The pictures haven't really caught the colour - it is a drab green/grey, and it has a kind of ripple pattern, almost 3D, in the depth of the stone - couldn't quite catch that with the camera either. It is about 9 inches long an 1.25 inches wide. I have only done a few minor experiments with it, but it produces an amazing edge - highly polished and incredibly smooth. The feedback - for such a hard, glassy stone - is great: as you begin honing it feels buttery smooth, not glassy and hard at all, and as you proceed a massive suction becomes apparent. I have done about 100 laps after an 8k stone, stropped the razor and it passed the HHT like a champ - the hairs just fell away as they touched the blade.

The water seemed to thicken a bit after 50 laps or so - I'm not sure if it was a thin slurry or just metal, though. It seems a bit perverse that a hone that was so hard to lap should release a slurry.
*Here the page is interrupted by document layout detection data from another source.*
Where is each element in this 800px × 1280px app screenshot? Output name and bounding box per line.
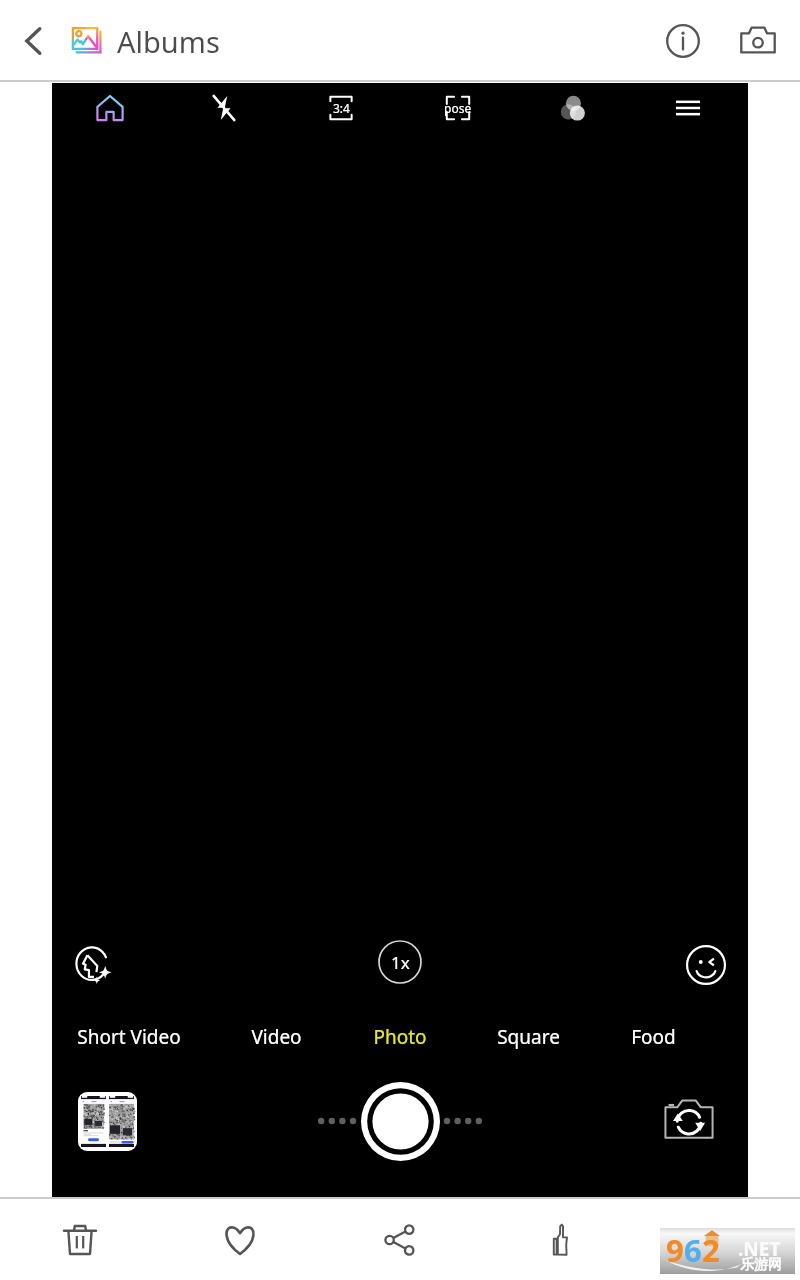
staticText: Square bbox=[497, 1024, 560, 1050]
button[interactable]: Short Video bbox=[49, 1015, 209, 1059]
staticText: 3:4 bbox=[333, 100, 350, 116]
staticText: 1x bbox=[391, 951, 410, 974]
button[interactable]: Info bbox=[648, 6, 718, 76]
button[interactable]: Square bbox=[448, 1015, 608, 1059]
staticText: Food bbox=[631, 1024, 676, 1050]
button[interactable]: Gallery bbox=[78, 1092, 137, 1151]
button[interactable]: Menu bbox=[664, 84, 712, 132]
staticText: pose bbox=[444, 100, 472, 116]
button[interactable]: Camera bbox=[723, 6, 793, 76]
button[interactable]: Aspect ratio 3 to 4 bbox=[317, 84, 365, 132]
button[interactable]: Filters bbox=[550, 84, 598, 132]
staticText: Video bbox=[251, 1024, 302, 1050]
button[interactable]: Stickers bbox=[678, 937, 734, 993]
staticText: Photo bbox=[373, 1024, 427, 1050]
button[interactable]: Shutter bbox=[358, 1079, 442, 1163]
staticText: 9 bbox=[666, 1229, 684, 1271]
button[interactable]: Pose bbox=[434, 84, 482, 132]
button[interactable]: Photo bbox=[320, 1015, 480, 1059]
staticText: 乐游网 bbox=[740, 1256, 782, 1274]
button[interactable]: Favorite bbox=[205, 1199, 275, 1280]
button[interactable]: Home bbox=[86, 84, 134, 132]
button[interactable]: Back bbox=[6, 13, 62, 69]
button[interactable]: Like bbox=[525, 1199, 595, 1280]
staticText: 6 bbox=[684, 1229, 702, 1271]
button[interactable]: Zoom 1x bbox=[374, 936, 426, 988]
staticText: 2 bbox=[702, 1229, 720, 1271]
button[interactable]: Albums bbox=[70, 13, 220, 69]
button[interactable]: Food bbox=[573, 1015, 733, 1059]
button[interactable]: Flash off bbox=[200, 84, 248, 132]
staticText: .NET bbox=[738, 1236, 781, 1262]
button[interactable]: Beauty bbox=[66, 937, 122, 993]
button[interactable]: Switch camera bbox=[655, 1087, 723, 1155]
button[interactable]: Video bbox=[196, 1015, 356, 1059]
staticText: Short Video bbox=[77, 1024, 181, 1050]
button[interactable]: Share bbox=[365, 1199, 435, 1280]
staticText: Albums bbox=[117, 22, 220, 61]
button[interactable]: Delete bbox=[45, 1199, 115, 1280]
After honing the surface of the hone (lapped to 600 grit) had got quite glassy - to the point of reflecting things held near it like the light bulb filament above my honing station.

It does have certain qualities in common with the less colourful charnley forest hones I have used, but it is cut much thinner (0.5 inch) and more regular than any CF I have come across yet. Given the colour I was trying not to get my hopes up that it was a cutler's greenstone, but I have not been able to find a really good description of one, let alone pics, so I thought that someone here might be able to help - one way or the other!